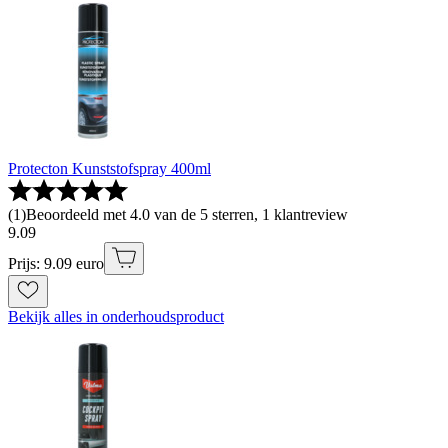
Protecton Kunststofspray 400ml
(
1
)
Beoordeeld met 4.0 van de 5 sterren, 1 klantreview
9
.
09
Prijs: 9.09 euro
Bekijk alles in onderhoudsproduct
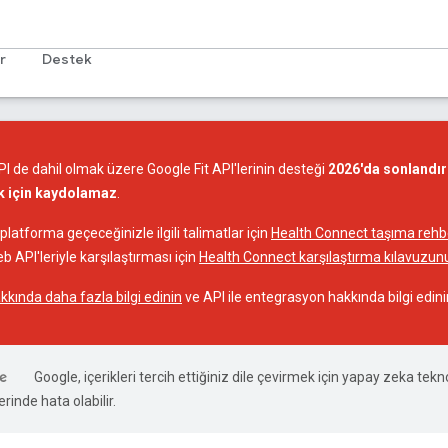
r
Destek
I de dahil olmak üzere Google Fit API'lerinin desteği
2026'da sonlandır
ak için kaydolamaz
.
latforma geçeceğinizle ilgili talimatlar için
Health Connect taşıma rehbe
eb API'leriyle karşılaştırması için
Health Connect karşılaştırma kılavuzun
kında daha fazla bilgi edinin
ve API ile entegrasyon hakkında bilgi edini
Google, içerikleri tercih ettiğiniz dile çevirmek için yapay zeka teknol
rinde hata olabilir.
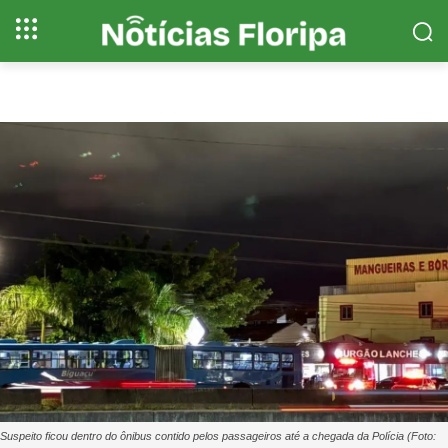
Suspeito ficou dentro do ônibus contido pelos passageiros até a chegada da Polícia (Foto:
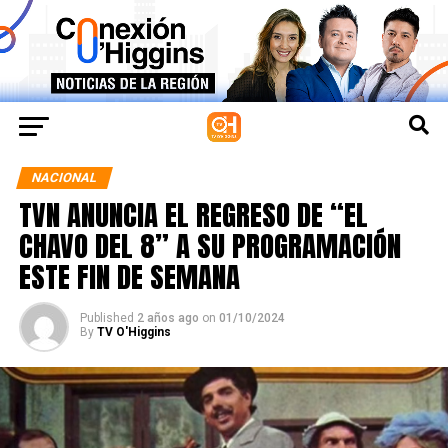
NACIONAL
TVN ANUNCIA EL REGRESO DE “EL
CHAVO DEL 8” A SU PROGRAMACIÓN
ESTE FIN DE SEMANA
Published
2 años ago
on
01/10/2024
By
TV O'Higgins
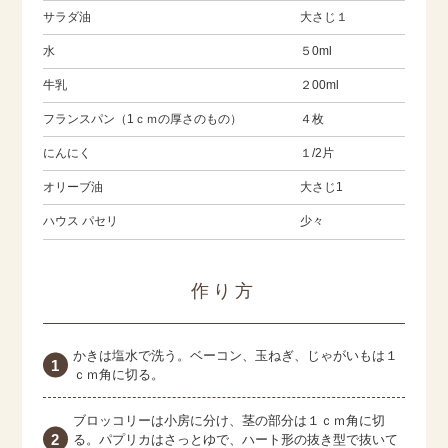
サラダ油
大さじ１
水
５0ml
牛乳
２00ml
フランスパン（1ｃｍの厚さのもの）
４枚
にんにく
１/2片
オリーブ油
大さじ1
ハウス パセリ
少々
作り方
かきは塩水で洗う。ベーコン、玉ねぎ、じゃがいもは１
ｃｍ角に切る。
ブロッコリーは小房に分け、茎の部分は１ｃｍ角に切
る。パプリカはさっとゆで、ハート形の抜き型で抜いて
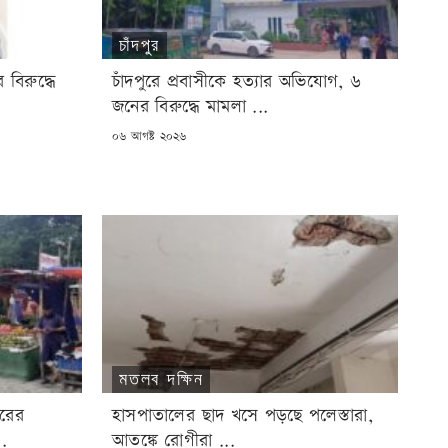
চাঁদপুর
 বিরুদ্ধে
চাঁদপুরে প্রবাসীকে হত্যার অভিযোগ, ৬
জনের বিরুদ্ধে মামলা ...
POSTED
০৬ আগষ্ট ২০২৬
ON
মতলব দক্ষিন
ারের
হাসপাতালের ছাদ খসে পড়ছে পলেস্তারা,
..
আতঙ্কে রোগীরা ...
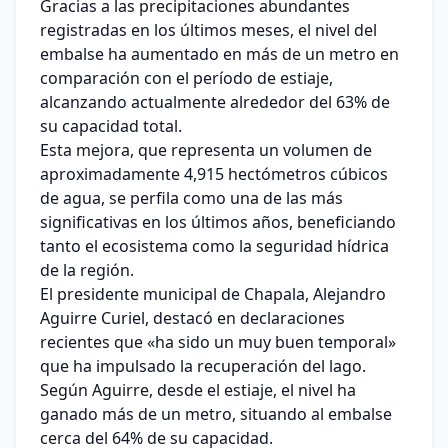
Gracias a las precipitaciones abundantes
registradas en los últimos meses, el nivel del
embalse ha aumentado en más de un metro en
comparación con el período de estiaje,
alcanzando actualmente alrededor del 63% de
su capacidad total.
Esta mejora, que representa un volumen de
aproximadamente 4,915 hectómetros cúbicos
de agua, se perfila como una de las más
significativas en los últimos años, beneficiando
tanto el ecosistema como la seguridad hídrica
de la región.
El presidente municipal de Chapala, Alejandro
Aguirre Curiel, destacó en declaraciones
recientes que «ha sido un muy buen temporal»
que ha impulsado la recuperación del lago.
Según Aguirre, desde el estiaje, el nivel ha
ganado más de un metro, situando al embalse
cerca del 64% de su capacidad.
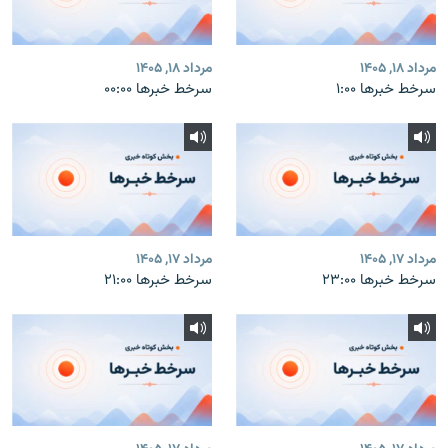
مرداد ۱۸, ۱۴۰۵
مرداد ۱۸, ۱۴۰۵
سرخط خبرها ۱:۰۰
سرخط خبرها ۰۰:۰۰
مرداد ۱۷, ۱۴۰۵
مرداد ۱۷, ۱۴۰۵
سرخط خبرها ۲۳:۰۰
سرخط خبرها ۲۱:۰۰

→ WHAT YOU NEED TO DO: Select all lines with the word "Google" from the entries above.

→ SOLUTION TO THE PROBLEM:
I de dahil olmak üzere Google Fit API'lerinin desteği
Google, içerikleri tercih ettiğiniz dile çevirmek için yapay zeka teknol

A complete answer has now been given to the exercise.